Anyway from my understanding, the way to do it is similar to do a multi-way tree; however in this case, the tree height is always 3 because there are only 3 propositional symbols. Each node of the tree is the value of P, Q, or R entered from left to right. Each node points to different node depending on the operator.

class TautologyNode {
  TautologyNode nextAndNode, nextOrNode, nextIfThenNode;
  boolean isNot, prevNodeValue, currNodeValue;

Then you can build as many propositional conditions as you like in the table as long as a user enter it from left to right. As above example I asked, it will not do it correctly because the user must change the way all symbols are entered.

Edited by Taywin: n/a


You can define a tautology as a logical expression whose value is true for all possible combinations of input values. Since this exercise is limited to three input symbols you can construct a complete truth table - it only has 8 rows.
So maybe the approach is to parse the expression and store it as a LL (infix/postfix/ whatever suits you). Then write an expression evaluator to evaluate the expression for any given values of P Q R. Finally call the evaluator for all 8 possible combinations of P/Q/R true/false and see if all 8 evaluate to true.

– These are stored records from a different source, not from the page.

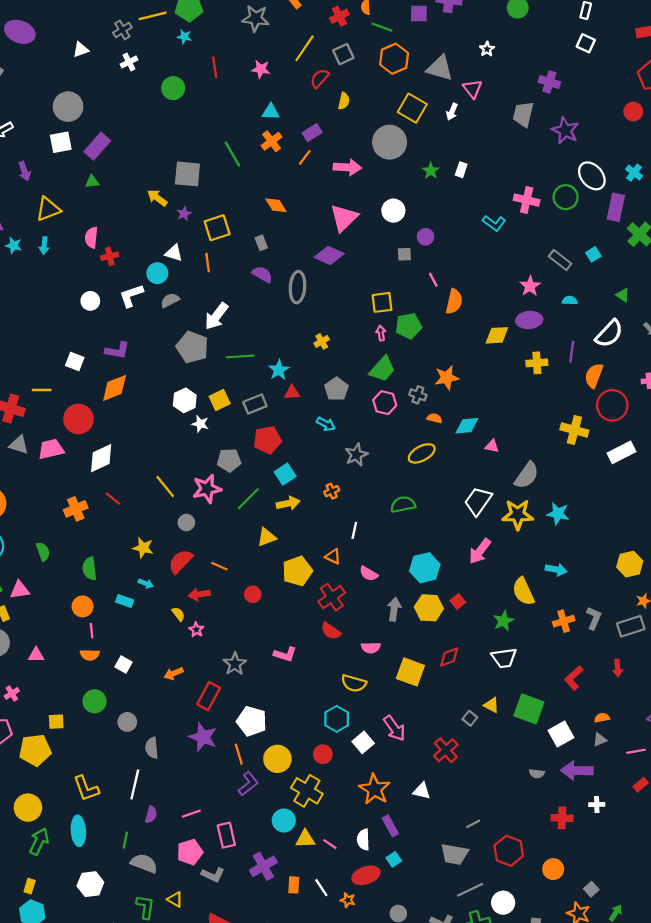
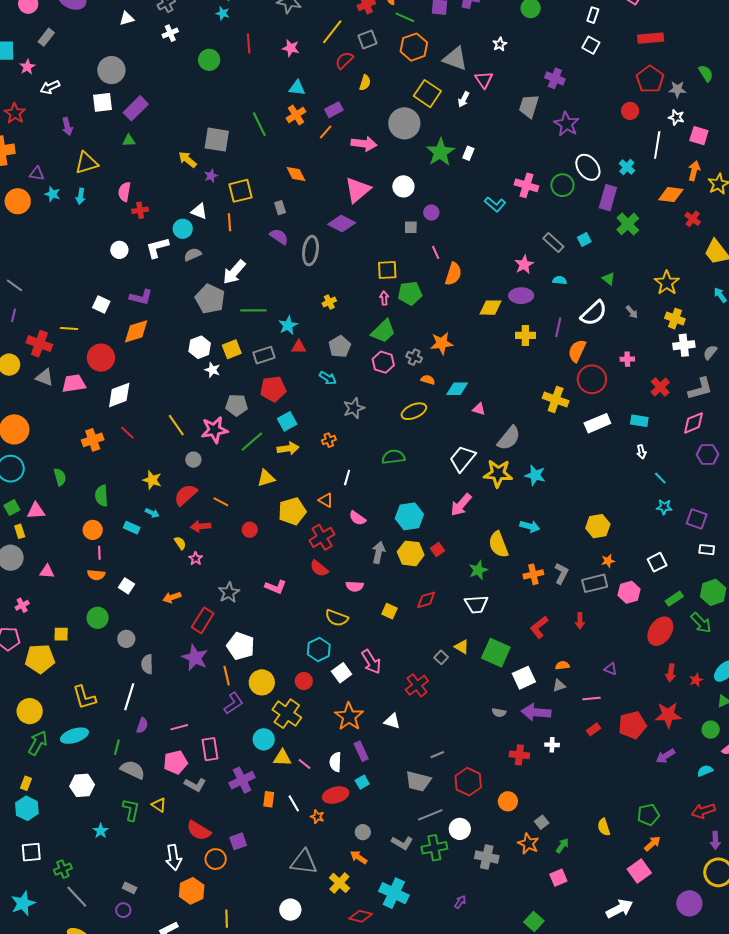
green star: (431, 171) -> (440, 152), size x1.8
yellow square: (410, 672) -> (390, 611), size x0.6
cyan ellipse: (78, 831) -> (74, 736), turned 72

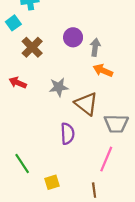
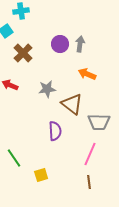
gray arrow: (95, 47) -> (80, 44), moved
brown line: (94, 190) -> (89, 182), moved

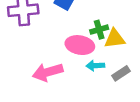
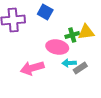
yellow triangle: (115, 39) -> (86, 32), moved
gray rectangle: (121, 73) -> (80, 68), moved

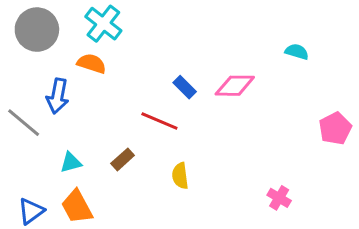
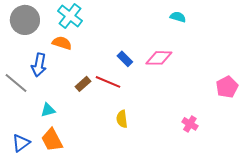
cyan semicircle: (297, 52) -> (178, 17), moved
brown rectangle: (123, 159) -> (83, 84), moved
pink cross: (279, 198) -> (190, 124), moved

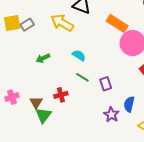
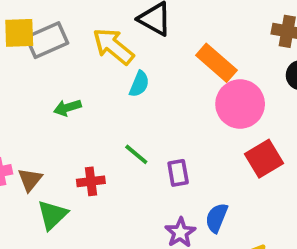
gray rectangle: (27, 25) -> (47, 40), size x1.5
cyan semicircle: (79, 55) -> (139, 84), moved, turned 72
brown triangle: (36, 102) -> (30, 180), moved

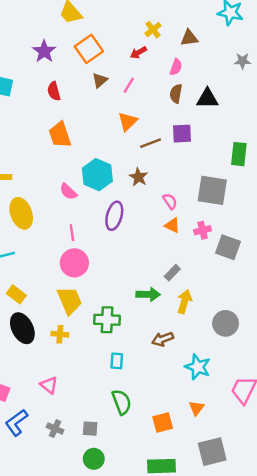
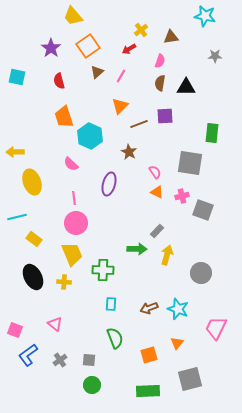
cyan hexagon: (97, 175) -> (90, 136), moved
yellow rectangle: (16, 294) -> (34, 239), moved
brown arrow: (163, 339) -> (149, 308), moved
gray cross: (55, 429) -> (60, 360), turned 32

James, I think that is exactly what I have to do. I'm not supposed to use a tree like the other posted suggested. Can you give me a hint on what to actually code for this?

Many thanks for your help


Sorry, but I don't have any code ideas to hand, and I don't really have time now to design something from scratch. All I can suggest is to code & test it in the three stages I implied in my first post - build & test the parser, build & test the evaluator, build & test the truth table. If you keep it simple and do one step at a time it shouldn't be too hard. I'll watch out for any design ideas or code you want checked out.